This is sponsored content and was provided by Coleman University.
"Technology alone is not enough. It’s technology married with the liberal arts, married with the humanities, that yields us the results that make our hearts sing." ~ Steve Jobs
Many traditional colleges require first-year students to complete all of their general education requirements before they can pursue classes in their major field of study. It is no surprise that students doubt the validity of these general education courses. “How is this relevant to my career?” is a question students often pose to educators.

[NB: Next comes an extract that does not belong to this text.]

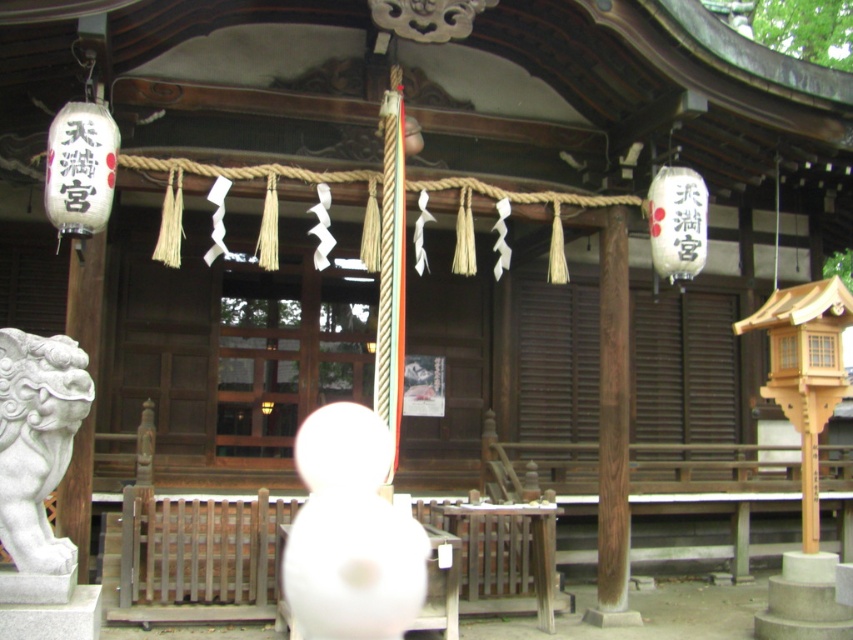 You are standing at the entrance of the shrine and want to place a new decorative lantern at the same horizontal level as the white stone lion at left. What coordinate should you use for the x and y values?

The white stone lion at left is positioned at point (38, 444), so you should place the new decorative lantern at the same x and y coordinates to match its horizontal level.

You are visiting the shrine and want to take a photo of the white stone lion at left and the white paper lantern at left. Which object is positioned to the right side when viewed from the front of the shrine?

The white stone lion at left is positioned to the right of the white paper lantern at left.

“New students are concerned they will have to wait to take courses in their major until their foundation classes have been completed,” said Ethan Bishop, Program Director, General Education, Coleman University. “Coleman has responded to these concerns by developing an inverted curriculum, whereby students are allowed to immediately begin taking courses towards their respective majors,” said Bishop.

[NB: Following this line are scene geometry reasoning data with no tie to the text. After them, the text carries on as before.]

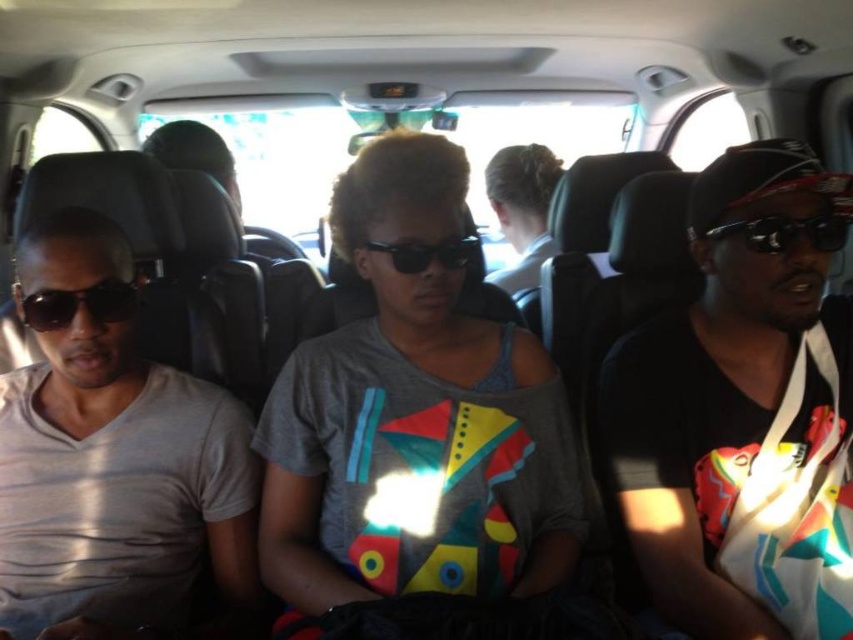 Does point (57, 296) come farther from viewer compared to point (792, 243)?

Yes, point (57, 296) is farther from viewer.

Is matte black sunglasses at left positioned before black plastic sunglasses at right?

No.

The width and height of the screenshot is (853, 640). Identify the location of matte black sunglasses at left. (78, 305).

Can you confirm if gray cotton t-shirt at center is positioned above black plastic sunglasses at right?

No.

Is point (380, 205) farther from camera compared to point (759, 252)?

No, (380, 205) is closer to viewer.

This screenshot has height=640, width=853. In order to click on gray cotton t-shirt at center in this screenshot , I will do `click(415, 420)`.

Does gray cotton t-shirt at center have a lesser height compared to black plastic sunglasses at center?

Incorrect, gray cotton t-shirt at center's height does not fall short of black plastic sunglasses at center's.

Which is more to the right, gray cotton t-shirt at center or black plastic sunglasses at center?

Positioned to the right is black plastic sunglasses at center.

Describe the element at coordinates (415, 420) in the screenshot. I see `gray cotton t-shirt at center` at that location.

Identify the location of gray cotton t-shirt at center. (415, 420). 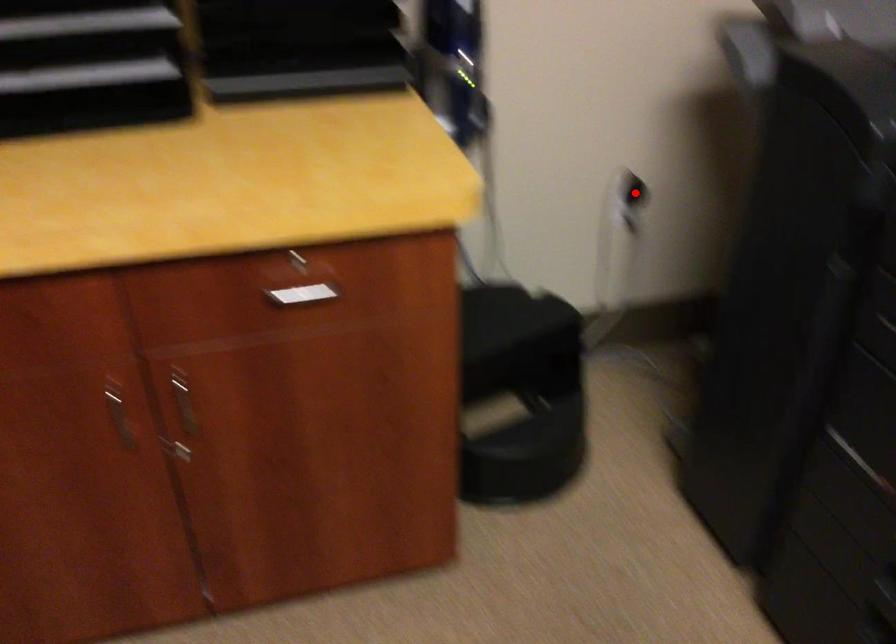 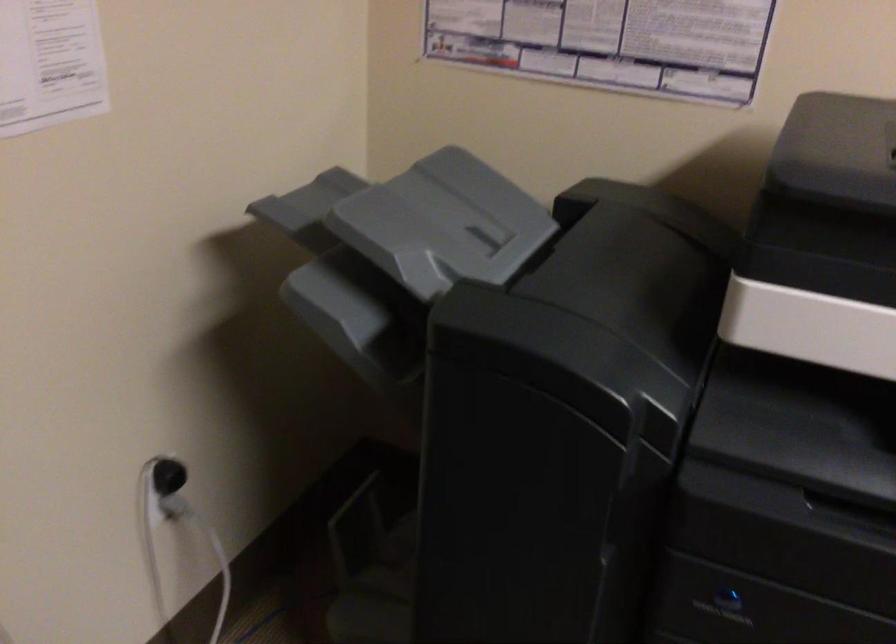 Question: A red point is marked in image1. In image2, is the corresponding 3D point closer to the camera or farther? Reply with the corresponding letter.

Choices:
 (A) The corresponding 3D point is closer.
 (B) The corresponding 3D point is farther.

Answer: (A) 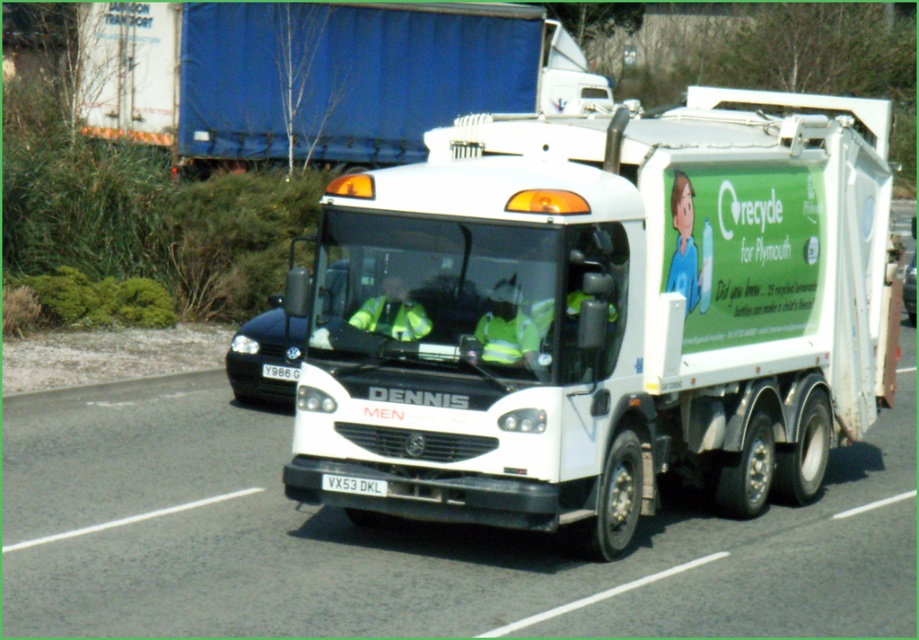 You are a safety inspector checking the visibility of safety gear on a refuse truck. You notice a reflective yellow vest at center and a high visibility reflective jacket at center. Which one is closer to the edge of the truck bed?

The reflective yellow vest at center is 54.58 centimeters from the high visibility reflective jacket at center. Since the question asks which is closer to the edge of the truck bed, the answer depends on their positions relative to the edge. However, the provided information only states their distance from each other, not their distance from the edge. Therefore, insufficient data is available to determine which is closer to the edge of the truck bed.

You are a pedestrian standing at the side of the road where the refuse collection vehicle is parked. You see both the reflective yellow vest at center and the high visibility reflective jacket at center. Which clothing item is positioned lower on your view?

At Coleman, general education requirements for associate’s degree programs require students to take 6 courses: 2 in English and humanities, and 1 in each in sociology and mathematics. Bachelor’s degree programs require 11 upper division general education courses: 2 in English, humanities and sociology, 1 each in mathematics and science, and, 3 upper division general education electives. Bachelor’s-level courses are either integrated throughout a student’s enrollment at Coleman or taken later altogether. Learning opportunities that extend beyond the classroom are also available to students, so that they can gain valuable real world experience.

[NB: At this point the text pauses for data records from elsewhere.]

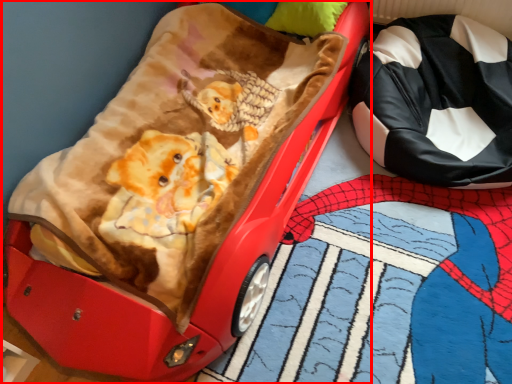 Question: From the image, what is the correct spatial relationship of furniture (annotated by the red box) in relation to pillow?

Choices:
 (A) right
 (B) left

Answer: (B) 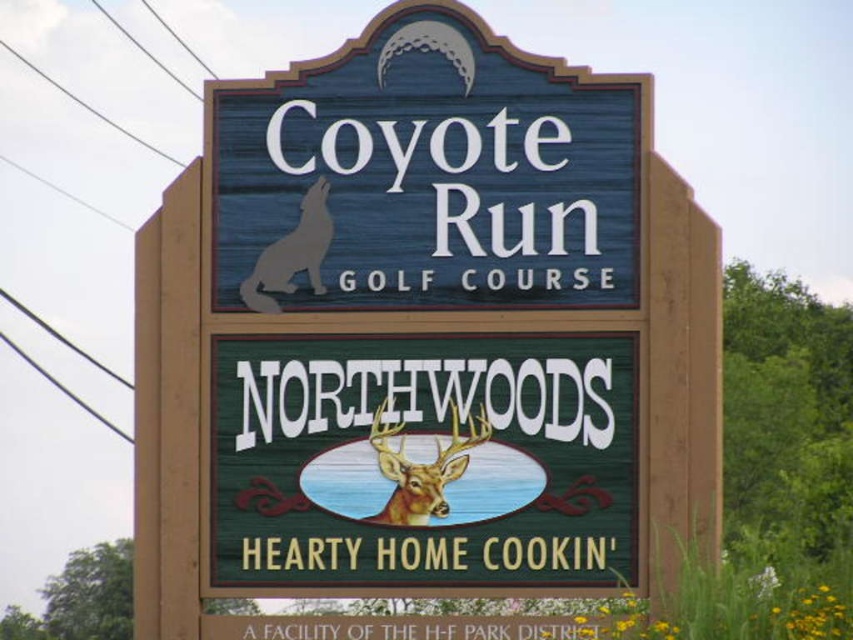 You are standing at the signboard for Coyote Run Golf Course and Northwoods Hearty Home Cookin. There is a point marked at coordinates (578, 211) on the signboard. If you want to place a new sticker exactly 120 meters away from the camera, would the current point be a suitable location?

The point at (578, 211) is currently 119.05 meters from the camera. Since 119.05 meters is slightly less than 120 meters, the point is not exactly 120 meters away. You would need to adjust the sticker placement to be slightly further away to reach the desired distance. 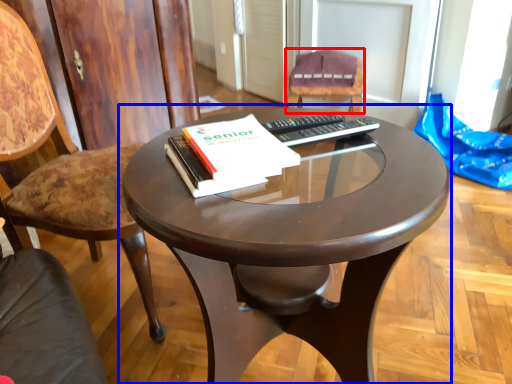 Question: Which object is further to the camera taking this photo, chair (highlighted by a red box) or coffee table (highlighted by a blue box)?

Choices:
 (A) chair
 (B) coffee table

Answer: (A) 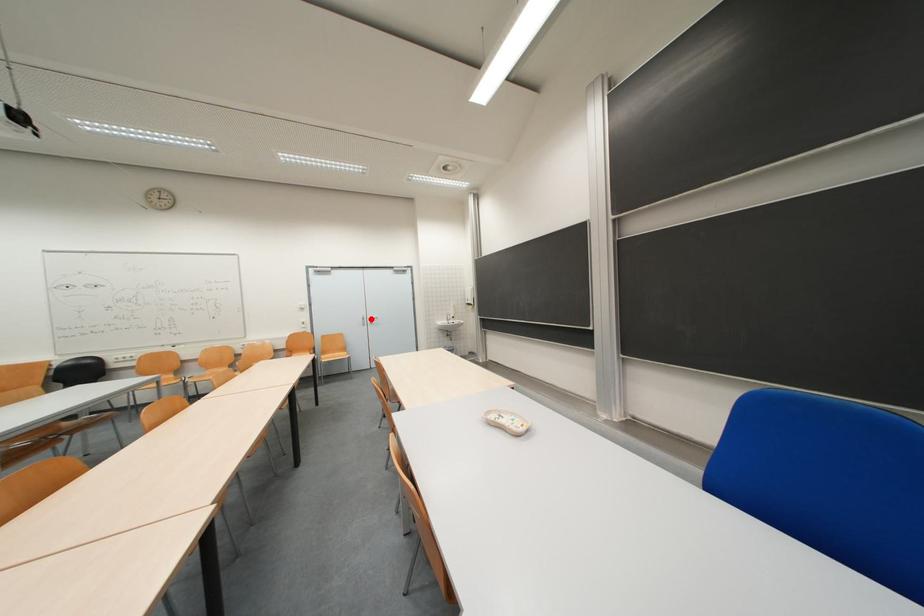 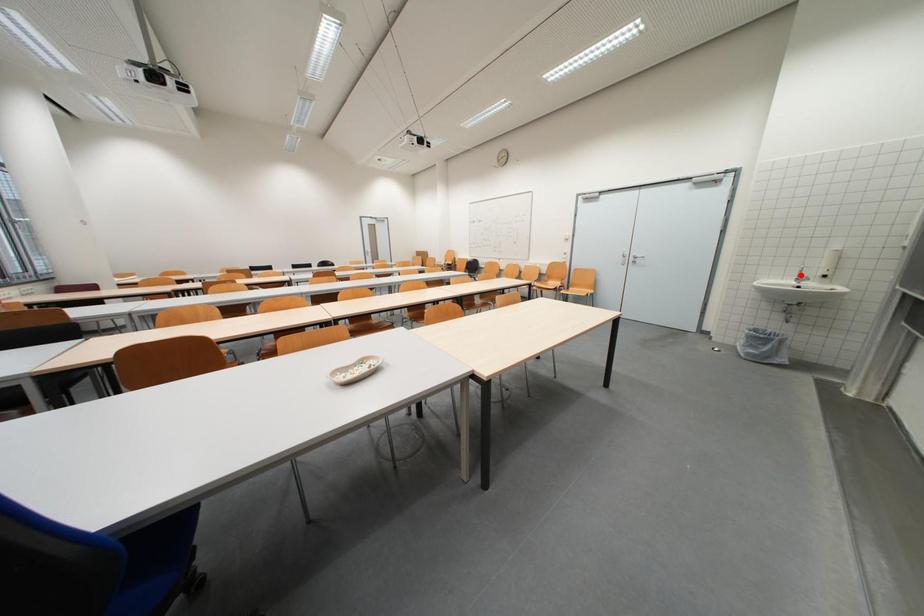 I am providing you with two images of the same scene from different viewpoints. A red point is marked on the first image and another point is marked on the second image. Is the red point in image1 aligned with the point shown in image2?

No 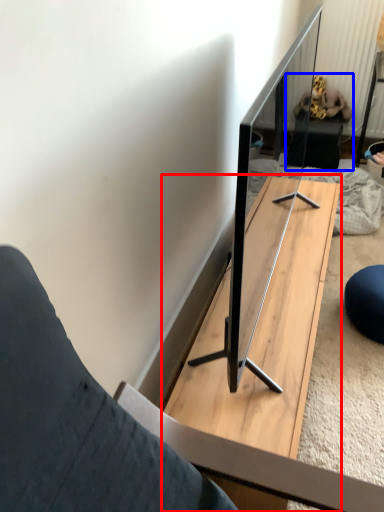 Question: Which of the following is the farthest to the observer, table (highlighted by a red box) or person (highlighted by a blue box)?

Choices:
 (A) table
 (B) person

Answer: (B)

The curriculum for Coleman’s general education classes was created with their technology-focused programs in mind. At the associate’s level, the general education mission has been to establish critical thinking skills, written and oral communication proficiency, and quantitative analytic skills. At the bachelor’s level, the mission is to continue to develop students’ competencies in written and oral communication, critical thinking, quantitative analysis, and ethical reasoning along with leadership skills.
Employers’ responses from the 2013 nationwide online survey of more than 300 companies titled It Takes More than a Major: Employer Priorities for College Learning and Student Success1 reflect the importance of these skills:
• More than three in four employers say they want colleges to place more emphasis on helping students develop five key learning outcomes, including: critical thinking, complex problem-solving, written and oral communication, and applied knowledge in real-world settings.
In addition, the study found the need for both general knowledge and program-specific skills is also deemed important to employers:
• The majority of employers agree that having both field-specific knowledge and skills, and a broad range of skills and knowledge, is most important for recent college graduates to achieve long-term career success. Few think that having field-specific knowledge and skills alone is what is most needed for individuals’ career success.
“Locally, San Diego employers are looking for well-rounded individuals that can communicate with people at different levels and varying cultural backgrounds within an organization,” Bishop said. “In our discussions with the gaming, software and cybersecurity industries, the skill they believe is most critical for new hires to possess is communication proficiency,” said Bishop.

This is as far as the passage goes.